И действительно, в текущем месяце премию не дали, а только через два месяца. Все эти премиальные денежки пришлось в зимние ботинки убухать.

Главное, не скажешь, чтобы Ёжиков ни во что не верил, просто поражает его способность отрицать очевидное. Он такие тонкости приплетёт и докажет, что дважды два будет пять, а не четыре, как все думают.

Однажды всех нас генеральный директор Евгений Семёнович в зале собрал и объявил, что через неделю на наше предприятие Президент России приедет, чтобы посмотреть, как резино-технические изделия штампуют.

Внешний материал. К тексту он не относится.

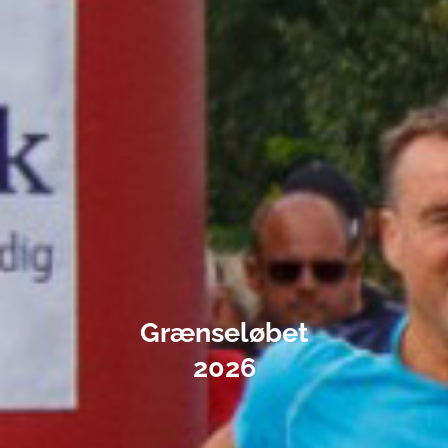
Grænseløbet
2026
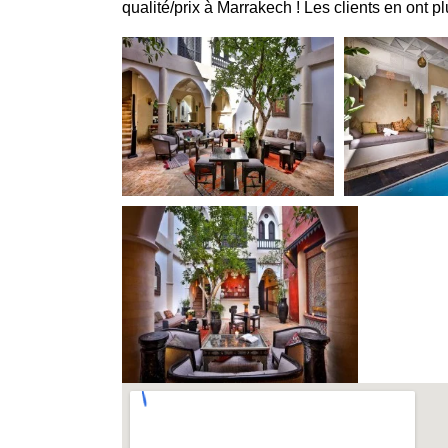
qualité/prix à Marrakech ! Les clients en ont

Да, на самом деле, Президент по телевидению объявил, что обязательно приедет в наш город пятнадцатого числа.
- Брехня! – сказал всему залу Ёжиков. – Деньги только зря на мурафет потратите, а Президент всё равно не приедет: я его знаю.
- Откуда вы его знаете? – спросил гендиректор.
- Телевизор смотрю: слежу за его непредсказуемым поведением.

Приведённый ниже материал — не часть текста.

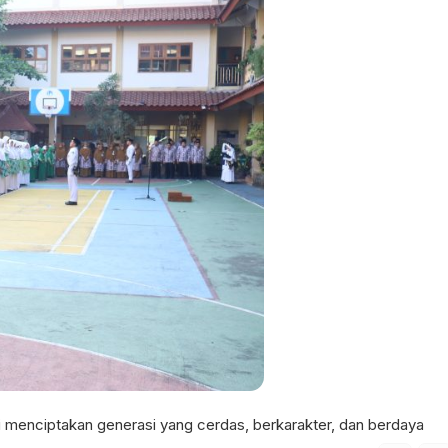
 menciptakan generasi yang cerdas, berkarakter, dan berdaya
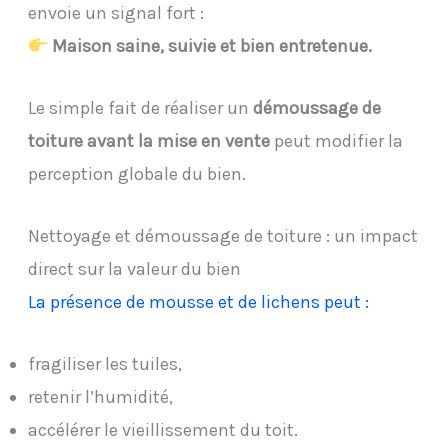
envoie un signal fort :
Maison saine, suivie et bien entretenue.
Le simple fait de réaliser un
démoussage de
toiture avant la mise en vente
peut modifier la
perception globale du bien.
Nettoyage et démoussage de toiture : un impact
direct sur la valeur du bien
La présence de mousse et de lichens peut :
fragiliser les tuiles,
retenir l’humidité,
accélérer le vieillissement du toit.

За неделю во всех цехах станки перекрасили, полы из мраморной крошки сделали, гору резиновых отходов три дня на пятидесяти КамАЗах на свалку вызили. А Президент не приехал. Хорошо, что гендиректор с Ёжиковым на новую квартиру поспорил, а не на всё предприятие.
И я работаю, работаю, а ради чего работаю – сам не пойму. Сколько раз уже зарекался не спорить с Ёжиковым, так ведь он как упрётся: «Брехня!» да «Брехня!», что никак себя не сдержишь. Вообще-то у меня зарплата большая, но остаётся только на хлеб и соль, когда в день получки Ёжикову то новый костюм купишь, то пальто или ещё какую-нибудь безделушку. Я ему так и заявляю:
- Уйду я от тебя, Артём, в цех резино-технические изделия штамповать.
- Брехня! Не уйдёшь! От добра добра не ищут.

Вот я и думаю: «Брехня это или не брехня?» Наверняка брехня.
Если Ёжиков сказал: «Брехня!», значит, оно так и есть. Но поспорить всё равно интересно.